(MATERIAL TO PROCESS)
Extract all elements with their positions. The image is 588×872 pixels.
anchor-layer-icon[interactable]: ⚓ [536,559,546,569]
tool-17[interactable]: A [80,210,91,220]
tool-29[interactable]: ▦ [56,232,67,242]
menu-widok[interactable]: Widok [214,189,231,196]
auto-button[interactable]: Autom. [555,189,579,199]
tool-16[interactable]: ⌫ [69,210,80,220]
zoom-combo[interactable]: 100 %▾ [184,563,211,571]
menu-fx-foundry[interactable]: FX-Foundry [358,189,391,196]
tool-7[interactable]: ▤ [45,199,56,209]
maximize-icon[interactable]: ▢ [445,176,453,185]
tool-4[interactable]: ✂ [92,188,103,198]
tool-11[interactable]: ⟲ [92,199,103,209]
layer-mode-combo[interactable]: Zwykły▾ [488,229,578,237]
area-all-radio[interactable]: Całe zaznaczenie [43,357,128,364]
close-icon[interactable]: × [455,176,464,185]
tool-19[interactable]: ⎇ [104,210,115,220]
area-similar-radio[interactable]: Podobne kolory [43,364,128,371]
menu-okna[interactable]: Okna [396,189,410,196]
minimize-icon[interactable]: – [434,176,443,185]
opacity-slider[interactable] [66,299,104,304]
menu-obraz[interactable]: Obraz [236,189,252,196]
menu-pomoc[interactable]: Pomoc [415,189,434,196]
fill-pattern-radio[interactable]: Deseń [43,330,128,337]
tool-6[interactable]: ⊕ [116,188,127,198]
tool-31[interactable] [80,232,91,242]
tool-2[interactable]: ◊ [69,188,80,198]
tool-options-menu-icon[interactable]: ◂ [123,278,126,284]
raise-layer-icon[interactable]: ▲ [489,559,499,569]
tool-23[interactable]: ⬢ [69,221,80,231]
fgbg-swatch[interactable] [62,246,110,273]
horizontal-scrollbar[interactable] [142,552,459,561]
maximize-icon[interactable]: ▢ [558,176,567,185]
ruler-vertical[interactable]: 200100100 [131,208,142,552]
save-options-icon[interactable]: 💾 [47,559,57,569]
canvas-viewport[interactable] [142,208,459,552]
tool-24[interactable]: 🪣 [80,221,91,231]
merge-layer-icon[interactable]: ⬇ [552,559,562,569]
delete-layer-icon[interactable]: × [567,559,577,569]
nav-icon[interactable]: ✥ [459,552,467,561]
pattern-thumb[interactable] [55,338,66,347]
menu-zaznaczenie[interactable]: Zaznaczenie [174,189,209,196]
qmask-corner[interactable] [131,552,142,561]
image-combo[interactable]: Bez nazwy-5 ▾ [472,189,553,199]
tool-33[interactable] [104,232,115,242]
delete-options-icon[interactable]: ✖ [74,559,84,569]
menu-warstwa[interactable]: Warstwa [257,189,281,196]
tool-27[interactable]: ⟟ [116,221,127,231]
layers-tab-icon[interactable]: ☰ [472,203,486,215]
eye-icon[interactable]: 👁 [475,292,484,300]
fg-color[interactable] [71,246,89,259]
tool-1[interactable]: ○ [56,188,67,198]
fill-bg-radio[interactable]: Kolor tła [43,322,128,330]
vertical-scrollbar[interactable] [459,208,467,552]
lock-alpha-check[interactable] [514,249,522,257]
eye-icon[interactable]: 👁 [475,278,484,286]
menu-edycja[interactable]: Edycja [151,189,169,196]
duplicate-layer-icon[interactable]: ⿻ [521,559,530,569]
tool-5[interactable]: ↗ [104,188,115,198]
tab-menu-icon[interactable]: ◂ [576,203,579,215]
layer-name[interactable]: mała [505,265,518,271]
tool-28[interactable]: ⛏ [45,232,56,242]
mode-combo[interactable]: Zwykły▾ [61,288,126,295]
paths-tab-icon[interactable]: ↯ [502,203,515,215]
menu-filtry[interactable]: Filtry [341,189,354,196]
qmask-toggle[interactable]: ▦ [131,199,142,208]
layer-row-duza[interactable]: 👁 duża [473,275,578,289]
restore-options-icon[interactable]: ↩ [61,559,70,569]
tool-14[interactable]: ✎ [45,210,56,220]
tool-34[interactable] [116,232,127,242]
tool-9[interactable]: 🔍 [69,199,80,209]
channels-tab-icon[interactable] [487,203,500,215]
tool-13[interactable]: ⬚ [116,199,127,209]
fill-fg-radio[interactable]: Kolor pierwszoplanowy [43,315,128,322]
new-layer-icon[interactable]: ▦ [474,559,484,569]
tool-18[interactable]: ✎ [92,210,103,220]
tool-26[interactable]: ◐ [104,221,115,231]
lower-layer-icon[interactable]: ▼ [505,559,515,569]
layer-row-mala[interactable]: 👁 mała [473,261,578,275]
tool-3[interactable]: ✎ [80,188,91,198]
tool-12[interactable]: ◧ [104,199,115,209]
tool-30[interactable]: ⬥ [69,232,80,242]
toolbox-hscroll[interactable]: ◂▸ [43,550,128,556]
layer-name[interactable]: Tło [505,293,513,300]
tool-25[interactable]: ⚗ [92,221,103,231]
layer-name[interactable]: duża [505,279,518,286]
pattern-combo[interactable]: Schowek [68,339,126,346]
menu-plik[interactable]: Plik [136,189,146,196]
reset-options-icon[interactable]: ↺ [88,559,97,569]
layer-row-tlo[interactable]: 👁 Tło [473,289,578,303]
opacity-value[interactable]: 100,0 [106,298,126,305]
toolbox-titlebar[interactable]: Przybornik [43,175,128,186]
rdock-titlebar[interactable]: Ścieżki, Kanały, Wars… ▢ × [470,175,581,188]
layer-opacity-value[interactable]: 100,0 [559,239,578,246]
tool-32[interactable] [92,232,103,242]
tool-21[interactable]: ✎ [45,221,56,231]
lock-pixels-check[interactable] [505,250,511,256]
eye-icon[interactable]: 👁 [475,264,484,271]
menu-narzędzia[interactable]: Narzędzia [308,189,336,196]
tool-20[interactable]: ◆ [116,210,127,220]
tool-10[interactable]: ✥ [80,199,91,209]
(End MATERIAL TO PROCESS)
(MATERIAL TO PROCESS)
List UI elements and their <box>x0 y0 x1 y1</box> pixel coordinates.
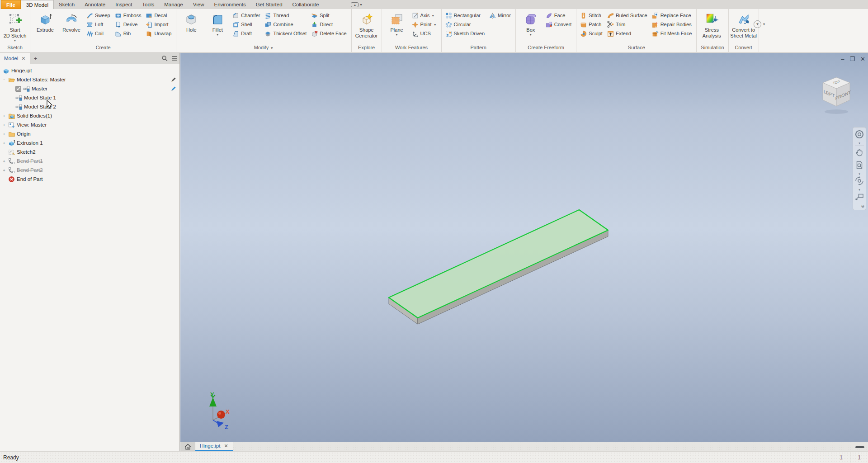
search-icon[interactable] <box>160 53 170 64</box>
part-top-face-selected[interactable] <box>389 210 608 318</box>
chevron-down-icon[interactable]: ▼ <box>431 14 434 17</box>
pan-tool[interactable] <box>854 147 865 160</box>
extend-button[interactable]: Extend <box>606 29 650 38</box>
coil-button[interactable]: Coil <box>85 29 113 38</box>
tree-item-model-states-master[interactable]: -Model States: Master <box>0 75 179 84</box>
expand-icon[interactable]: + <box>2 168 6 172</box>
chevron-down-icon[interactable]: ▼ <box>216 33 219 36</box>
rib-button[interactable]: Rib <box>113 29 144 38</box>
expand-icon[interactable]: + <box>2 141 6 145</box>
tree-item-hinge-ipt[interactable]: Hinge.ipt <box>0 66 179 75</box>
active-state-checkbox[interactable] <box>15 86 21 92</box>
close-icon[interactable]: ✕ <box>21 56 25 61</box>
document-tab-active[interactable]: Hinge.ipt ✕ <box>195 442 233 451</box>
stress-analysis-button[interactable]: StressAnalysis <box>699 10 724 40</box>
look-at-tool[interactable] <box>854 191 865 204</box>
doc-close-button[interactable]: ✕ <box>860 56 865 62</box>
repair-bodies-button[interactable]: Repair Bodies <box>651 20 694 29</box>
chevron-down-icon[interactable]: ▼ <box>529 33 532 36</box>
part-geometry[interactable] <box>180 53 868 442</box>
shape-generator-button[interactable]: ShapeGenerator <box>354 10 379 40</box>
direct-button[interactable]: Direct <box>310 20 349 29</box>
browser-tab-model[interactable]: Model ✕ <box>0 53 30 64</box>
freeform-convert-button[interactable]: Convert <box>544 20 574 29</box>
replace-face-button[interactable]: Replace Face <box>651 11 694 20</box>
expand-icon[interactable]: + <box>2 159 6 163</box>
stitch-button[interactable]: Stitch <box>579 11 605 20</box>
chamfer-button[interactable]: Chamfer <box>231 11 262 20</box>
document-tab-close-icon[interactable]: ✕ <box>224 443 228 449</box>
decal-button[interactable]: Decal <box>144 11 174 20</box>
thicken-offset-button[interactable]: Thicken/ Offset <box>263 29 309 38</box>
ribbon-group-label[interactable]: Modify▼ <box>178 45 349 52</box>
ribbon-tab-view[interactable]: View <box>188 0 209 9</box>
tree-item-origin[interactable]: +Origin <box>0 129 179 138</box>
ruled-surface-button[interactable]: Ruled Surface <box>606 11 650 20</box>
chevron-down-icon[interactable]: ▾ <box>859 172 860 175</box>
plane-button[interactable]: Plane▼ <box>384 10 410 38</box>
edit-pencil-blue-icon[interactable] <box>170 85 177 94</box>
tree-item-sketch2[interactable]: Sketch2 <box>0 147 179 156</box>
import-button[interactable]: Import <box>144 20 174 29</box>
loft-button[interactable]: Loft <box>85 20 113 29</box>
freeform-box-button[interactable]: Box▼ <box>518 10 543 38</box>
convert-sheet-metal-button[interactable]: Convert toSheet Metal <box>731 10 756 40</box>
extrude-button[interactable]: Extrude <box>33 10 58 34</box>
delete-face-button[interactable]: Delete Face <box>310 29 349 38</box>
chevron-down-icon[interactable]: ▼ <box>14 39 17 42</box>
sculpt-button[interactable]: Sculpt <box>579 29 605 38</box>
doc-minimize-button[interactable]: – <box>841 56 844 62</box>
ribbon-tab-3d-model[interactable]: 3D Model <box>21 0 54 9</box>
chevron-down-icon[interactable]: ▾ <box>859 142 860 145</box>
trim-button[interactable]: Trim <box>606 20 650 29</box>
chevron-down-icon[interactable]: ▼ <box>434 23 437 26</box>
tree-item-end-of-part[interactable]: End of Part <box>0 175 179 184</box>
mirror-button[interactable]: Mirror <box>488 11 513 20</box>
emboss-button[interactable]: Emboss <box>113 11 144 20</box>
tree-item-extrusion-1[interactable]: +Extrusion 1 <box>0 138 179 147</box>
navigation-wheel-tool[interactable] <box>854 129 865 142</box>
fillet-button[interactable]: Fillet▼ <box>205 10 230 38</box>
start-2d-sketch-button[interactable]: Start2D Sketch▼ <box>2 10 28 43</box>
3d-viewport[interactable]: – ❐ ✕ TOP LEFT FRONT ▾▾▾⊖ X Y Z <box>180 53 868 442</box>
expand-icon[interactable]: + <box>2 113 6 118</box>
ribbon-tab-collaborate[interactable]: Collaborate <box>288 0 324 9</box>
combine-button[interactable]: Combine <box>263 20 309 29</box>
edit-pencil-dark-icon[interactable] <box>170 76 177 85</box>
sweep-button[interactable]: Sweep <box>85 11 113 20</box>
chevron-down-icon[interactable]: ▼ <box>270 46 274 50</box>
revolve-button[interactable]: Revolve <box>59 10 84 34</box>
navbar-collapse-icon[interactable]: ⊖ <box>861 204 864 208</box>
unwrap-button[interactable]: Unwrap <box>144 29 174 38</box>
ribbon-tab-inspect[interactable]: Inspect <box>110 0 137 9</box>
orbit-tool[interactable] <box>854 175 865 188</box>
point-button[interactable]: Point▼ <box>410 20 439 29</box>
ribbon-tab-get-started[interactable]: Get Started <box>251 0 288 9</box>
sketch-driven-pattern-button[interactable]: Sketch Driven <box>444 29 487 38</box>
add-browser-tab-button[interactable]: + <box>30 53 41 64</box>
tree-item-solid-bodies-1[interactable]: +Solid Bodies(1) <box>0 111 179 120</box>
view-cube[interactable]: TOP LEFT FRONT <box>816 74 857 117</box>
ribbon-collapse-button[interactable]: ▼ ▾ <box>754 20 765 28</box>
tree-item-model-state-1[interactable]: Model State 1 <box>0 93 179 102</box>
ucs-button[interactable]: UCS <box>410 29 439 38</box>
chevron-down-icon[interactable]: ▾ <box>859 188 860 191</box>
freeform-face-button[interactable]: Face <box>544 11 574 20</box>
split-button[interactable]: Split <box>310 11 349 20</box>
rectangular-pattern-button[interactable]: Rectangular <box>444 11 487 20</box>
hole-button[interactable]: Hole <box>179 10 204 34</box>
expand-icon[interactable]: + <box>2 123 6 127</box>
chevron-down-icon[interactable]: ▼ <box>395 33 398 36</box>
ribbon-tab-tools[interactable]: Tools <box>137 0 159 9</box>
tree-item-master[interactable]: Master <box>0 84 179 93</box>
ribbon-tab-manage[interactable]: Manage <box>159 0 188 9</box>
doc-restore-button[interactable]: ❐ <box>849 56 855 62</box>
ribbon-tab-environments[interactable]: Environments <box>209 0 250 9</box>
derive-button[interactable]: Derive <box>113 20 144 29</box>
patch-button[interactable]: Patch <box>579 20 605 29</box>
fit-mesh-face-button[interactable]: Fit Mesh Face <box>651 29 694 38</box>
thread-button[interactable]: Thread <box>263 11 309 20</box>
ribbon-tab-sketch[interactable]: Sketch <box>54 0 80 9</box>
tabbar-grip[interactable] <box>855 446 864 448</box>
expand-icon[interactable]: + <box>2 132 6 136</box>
(End MATERIAL TO PROCESS)
(MATERIAL TO PROCESS)
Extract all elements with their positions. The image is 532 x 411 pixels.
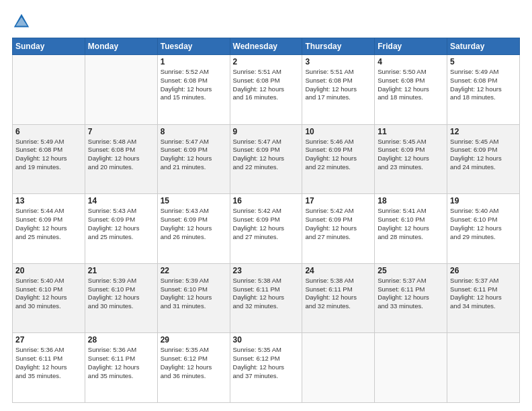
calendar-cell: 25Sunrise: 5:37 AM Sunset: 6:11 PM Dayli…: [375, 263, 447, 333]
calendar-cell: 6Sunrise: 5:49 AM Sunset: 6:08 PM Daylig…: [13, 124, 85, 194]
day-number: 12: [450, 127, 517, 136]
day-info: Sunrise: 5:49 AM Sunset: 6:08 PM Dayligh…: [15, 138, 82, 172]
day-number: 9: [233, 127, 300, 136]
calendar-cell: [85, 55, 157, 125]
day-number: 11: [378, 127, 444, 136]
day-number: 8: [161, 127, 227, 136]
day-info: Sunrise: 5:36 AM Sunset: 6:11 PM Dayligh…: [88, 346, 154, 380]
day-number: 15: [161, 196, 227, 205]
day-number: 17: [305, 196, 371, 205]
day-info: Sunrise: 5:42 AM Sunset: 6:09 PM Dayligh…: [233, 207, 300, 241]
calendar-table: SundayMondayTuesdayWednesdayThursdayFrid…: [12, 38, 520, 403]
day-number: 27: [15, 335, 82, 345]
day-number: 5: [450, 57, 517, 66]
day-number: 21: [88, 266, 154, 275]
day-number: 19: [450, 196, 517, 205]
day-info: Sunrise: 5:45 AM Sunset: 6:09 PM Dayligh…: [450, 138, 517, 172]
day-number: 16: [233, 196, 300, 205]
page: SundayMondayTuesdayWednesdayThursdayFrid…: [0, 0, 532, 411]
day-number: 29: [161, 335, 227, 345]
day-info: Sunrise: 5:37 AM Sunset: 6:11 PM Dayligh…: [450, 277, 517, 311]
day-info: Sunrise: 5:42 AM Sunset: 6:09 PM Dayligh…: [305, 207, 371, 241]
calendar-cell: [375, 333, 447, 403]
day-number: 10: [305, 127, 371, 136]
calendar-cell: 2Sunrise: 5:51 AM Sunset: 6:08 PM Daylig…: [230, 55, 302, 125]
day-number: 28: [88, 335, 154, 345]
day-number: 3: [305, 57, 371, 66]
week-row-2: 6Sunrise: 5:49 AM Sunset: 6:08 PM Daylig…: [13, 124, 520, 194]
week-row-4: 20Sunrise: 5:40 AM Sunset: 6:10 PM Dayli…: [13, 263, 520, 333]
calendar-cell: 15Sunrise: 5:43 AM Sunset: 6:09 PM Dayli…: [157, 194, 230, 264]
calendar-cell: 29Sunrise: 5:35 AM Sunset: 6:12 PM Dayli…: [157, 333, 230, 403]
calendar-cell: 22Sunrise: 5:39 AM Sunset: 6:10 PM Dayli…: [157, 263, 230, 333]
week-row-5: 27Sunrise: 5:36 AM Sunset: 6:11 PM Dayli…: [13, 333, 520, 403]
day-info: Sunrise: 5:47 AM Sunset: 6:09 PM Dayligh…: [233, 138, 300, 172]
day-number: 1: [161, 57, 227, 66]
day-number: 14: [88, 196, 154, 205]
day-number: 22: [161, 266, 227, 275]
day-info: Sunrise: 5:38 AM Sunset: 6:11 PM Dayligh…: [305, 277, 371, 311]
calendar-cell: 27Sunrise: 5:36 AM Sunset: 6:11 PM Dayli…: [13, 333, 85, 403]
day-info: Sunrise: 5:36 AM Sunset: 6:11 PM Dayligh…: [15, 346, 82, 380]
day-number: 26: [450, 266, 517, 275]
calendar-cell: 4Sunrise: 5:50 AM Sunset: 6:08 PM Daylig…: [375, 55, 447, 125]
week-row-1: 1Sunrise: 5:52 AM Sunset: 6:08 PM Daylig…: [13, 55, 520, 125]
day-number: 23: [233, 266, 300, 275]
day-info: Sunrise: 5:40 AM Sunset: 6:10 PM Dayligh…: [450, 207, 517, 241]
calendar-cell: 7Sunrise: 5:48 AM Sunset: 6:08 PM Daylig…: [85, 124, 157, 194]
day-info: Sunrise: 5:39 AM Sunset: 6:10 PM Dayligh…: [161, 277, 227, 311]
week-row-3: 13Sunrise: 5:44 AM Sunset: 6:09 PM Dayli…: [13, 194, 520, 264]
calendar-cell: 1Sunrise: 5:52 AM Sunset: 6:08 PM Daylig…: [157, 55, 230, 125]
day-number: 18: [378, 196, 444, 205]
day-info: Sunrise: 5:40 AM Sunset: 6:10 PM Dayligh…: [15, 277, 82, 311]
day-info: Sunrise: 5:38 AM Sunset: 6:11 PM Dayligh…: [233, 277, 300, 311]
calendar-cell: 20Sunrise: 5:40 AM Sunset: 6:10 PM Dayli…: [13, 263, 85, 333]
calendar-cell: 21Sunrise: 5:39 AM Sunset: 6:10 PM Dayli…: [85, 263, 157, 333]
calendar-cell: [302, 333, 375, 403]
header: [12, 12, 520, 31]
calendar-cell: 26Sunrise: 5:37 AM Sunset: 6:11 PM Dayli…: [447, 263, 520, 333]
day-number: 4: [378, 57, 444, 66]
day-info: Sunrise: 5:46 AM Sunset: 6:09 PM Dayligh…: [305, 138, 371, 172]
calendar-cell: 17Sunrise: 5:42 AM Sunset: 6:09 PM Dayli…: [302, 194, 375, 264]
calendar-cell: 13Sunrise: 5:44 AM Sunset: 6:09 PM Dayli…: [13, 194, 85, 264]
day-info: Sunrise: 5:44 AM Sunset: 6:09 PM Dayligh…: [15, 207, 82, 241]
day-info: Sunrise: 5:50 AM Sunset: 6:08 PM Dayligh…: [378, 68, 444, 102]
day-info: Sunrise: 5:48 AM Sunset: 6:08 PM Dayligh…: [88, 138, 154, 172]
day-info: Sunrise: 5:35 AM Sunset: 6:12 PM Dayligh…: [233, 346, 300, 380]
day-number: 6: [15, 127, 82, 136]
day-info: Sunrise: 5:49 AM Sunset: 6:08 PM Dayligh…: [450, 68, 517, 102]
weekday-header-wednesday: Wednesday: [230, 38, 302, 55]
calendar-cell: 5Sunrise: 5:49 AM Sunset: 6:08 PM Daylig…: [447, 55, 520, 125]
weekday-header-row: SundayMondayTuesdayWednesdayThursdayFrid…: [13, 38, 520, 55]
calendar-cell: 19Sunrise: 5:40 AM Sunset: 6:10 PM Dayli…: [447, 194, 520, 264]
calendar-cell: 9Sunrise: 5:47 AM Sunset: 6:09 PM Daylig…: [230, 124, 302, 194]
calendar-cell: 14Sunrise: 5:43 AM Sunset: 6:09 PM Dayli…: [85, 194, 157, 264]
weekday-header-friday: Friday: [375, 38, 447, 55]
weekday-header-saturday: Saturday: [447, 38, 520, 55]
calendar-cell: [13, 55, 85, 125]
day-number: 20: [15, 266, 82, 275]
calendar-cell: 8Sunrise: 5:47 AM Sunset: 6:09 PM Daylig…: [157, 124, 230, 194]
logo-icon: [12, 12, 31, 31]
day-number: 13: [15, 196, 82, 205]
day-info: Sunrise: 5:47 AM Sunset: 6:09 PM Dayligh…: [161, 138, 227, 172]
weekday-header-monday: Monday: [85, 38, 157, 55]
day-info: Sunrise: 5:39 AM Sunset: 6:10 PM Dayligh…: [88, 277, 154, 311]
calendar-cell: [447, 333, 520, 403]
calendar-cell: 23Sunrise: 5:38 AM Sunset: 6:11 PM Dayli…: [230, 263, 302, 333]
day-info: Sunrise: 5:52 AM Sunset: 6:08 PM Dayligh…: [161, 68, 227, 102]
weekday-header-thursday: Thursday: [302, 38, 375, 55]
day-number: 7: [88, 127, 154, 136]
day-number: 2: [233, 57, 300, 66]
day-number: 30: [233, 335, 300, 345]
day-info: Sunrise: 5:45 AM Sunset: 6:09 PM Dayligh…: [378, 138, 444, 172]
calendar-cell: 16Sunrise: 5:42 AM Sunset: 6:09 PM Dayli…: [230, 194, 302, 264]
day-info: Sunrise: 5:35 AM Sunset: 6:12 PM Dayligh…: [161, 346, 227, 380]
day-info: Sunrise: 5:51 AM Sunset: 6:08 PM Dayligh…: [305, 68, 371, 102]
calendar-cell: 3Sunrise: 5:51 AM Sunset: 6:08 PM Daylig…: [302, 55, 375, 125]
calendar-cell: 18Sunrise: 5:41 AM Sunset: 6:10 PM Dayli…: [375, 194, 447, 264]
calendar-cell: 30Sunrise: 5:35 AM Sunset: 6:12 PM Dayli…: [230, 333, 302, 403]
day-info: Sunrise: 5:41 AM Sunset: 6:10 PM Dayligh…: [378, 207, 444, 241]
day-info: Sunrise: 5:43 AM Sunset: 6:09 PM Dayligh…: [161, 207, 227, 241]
(End MATERIAL TO PROCESS)
_WHAT YOU ARE ASKED TO DO:_
Copy every line from the entries that contains the word "weekday".

_SOLUTION BELOW:_
weekday-header-wednesday: Wednesday: [230, 38, 302, 55]
weekday-header-row: SundayMondayTuesdayWednesdayThursdayFrid…: [13, 38, 520, 55]
weekday-header-friday: Friday: [375, 38, 447, 55]
weekday-header-saturday: Saturday: [447, 38, 520, 55]
weekday-header-monday: Monday: [85, 38, 157, 55]
weekday-header-thursday: Thursday: [302, 38, 375, 55]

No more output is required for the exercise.